A dor crônica

A aula de pilates hoje não foi fácil. A dor impedia tantos movimentos que a professora quase me mandou para casa. A dor do quadril virou crônica. Quem diria, uma virada de pé naquela feira de livro trouxesse um incômodo até o quadril. A dor instalou-se aqui definitivamente, e quando decidi, por duas noites seguidas, sambar de salto alto ignorando um pé torcido e retorcido, a dor transformou-se em uma espécie de inquilino, que não sai nem por ordem de despejo.  

Passada a aula de pilates, depois da dolorosa caminhada — por que ir de carro se você pode ajudar o meio ambiente e não se ajudar? — Chego em casa e encontro uma caixa no chão. O carteiro não colaborou, ou tentou, mas a caixa de correio era pequena, então ele deixou o embrulho no chão mesmo.  

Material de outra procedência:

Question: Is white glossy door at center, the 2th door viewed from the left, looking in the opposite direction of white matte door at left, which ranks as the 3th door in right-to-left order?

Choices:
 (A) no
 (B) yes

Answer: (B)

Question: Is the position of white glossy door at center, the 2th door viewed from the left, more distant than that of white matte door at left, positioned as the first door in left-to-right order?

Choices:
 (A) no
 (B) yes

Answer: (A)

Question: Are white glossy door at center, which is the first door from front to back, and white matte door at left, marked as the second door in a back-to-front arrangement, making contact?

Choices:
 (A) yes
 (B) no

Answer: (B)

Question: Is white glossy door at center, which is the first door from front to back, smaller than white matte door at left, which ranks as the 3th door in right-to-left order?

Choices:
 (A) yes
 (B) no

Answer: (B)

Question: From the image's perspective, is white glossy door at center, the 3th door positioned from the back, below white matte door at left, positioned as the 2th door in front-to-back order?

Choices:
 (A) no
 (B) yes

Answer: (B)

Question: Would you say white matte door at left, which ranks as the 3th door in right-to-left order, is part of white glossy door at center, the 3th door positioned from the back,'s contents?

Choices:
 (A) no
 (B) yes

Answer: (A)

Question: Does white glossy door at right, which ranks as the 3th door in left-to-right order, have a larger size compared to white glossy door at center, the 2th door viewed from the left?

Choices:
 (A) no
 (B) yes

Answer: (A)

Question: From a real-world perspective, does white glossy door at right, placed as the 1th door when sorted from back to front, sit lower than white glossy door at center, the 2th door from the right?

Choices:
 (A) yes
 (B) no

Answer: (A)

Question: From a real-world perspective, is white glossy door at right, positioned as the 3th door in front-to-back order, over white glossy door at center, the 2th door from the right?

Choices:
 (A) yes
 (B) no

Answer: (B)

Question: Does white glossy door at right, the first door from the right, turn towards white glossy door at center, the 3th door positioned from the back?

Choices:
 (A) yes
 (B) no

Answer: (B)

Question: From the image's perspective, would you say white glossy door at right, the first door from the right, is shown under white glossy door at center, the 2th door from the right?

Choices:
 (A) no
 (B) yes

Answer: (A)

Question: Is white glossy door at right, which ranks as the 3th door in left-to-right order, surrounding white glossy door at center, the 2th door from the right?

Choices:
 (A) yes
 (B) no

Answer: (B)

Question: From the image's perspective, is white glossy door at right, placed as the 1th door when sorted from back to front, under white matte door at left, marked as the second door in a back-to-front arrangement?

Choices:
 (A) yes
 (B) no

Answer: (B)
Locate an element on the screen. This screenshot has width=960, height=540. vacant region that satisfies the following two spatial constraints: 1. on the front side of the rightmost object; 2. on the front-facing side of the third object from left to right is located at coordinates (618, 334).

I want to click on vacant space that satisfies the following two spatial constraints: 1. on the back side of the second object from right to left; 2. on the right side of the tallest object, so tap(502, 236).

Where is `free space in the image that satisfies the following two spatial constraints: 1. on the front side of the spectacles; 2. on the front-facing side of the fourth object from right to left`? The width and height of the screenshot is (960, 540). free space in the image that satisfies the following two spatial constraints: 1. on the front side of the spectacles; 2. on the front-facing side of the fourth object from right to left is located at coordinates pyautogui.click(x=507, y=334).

Pelo formato não tive dúvidas: um livro. Só não sabia qual. A curiosidade foi maior que a pontada do quadril e me abaixei para pegar o presente do dia — porque livro sempre é um presente, mesmo que eu pague. 

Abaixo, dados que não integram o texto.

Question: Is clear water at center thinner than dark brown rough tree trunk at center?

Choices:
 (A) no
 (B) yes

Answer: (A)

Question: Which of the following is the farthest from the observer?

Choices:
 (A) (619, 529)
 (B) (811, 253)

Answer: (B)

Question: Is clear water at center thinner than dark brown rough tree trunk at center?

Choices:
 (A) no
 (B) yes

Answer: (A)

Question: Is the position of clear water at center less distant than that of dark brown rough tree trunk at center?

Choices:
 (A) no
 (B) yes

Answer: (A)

Sentada no sofá para aliviar a dor, comecei a desembrulhar a esperada coletânea da qual participei. Destinada apenas às escritoras mulheres, a antologia trazia contos sobre personagens femininas ocupando seus espaços, sendo protagonistas no trabalho, na casa e na sociedade. Receber um livro desses e não apresentar ao mundo seria um pecado. Decidi mostrar, fiz fotos, preparei post para o Instagram e depois pensei: “Que necessidade de afirmar e reafirmar nosso lugar, nossa voz!”. É irônico precisar fazer isso por meio de uma antologia e também com a minha vida. Falar sobre protagonismo da mulher é como cantar um refrão musical, você precisa repetir várias vezes até o ouvinte decorar e cantar junto. É a dor crônica não apenas de ser mulher, mas de ser mulher escritora no Brasil. Precisamos mostrar nosso trabalho para provarmos mais uma vez que somos tão capazes — e muitas vezes até melhor — que qualquer homem, sem julgamentos, mas agora defendo nosso lado, ainda que ele não precise de defesa alguma.  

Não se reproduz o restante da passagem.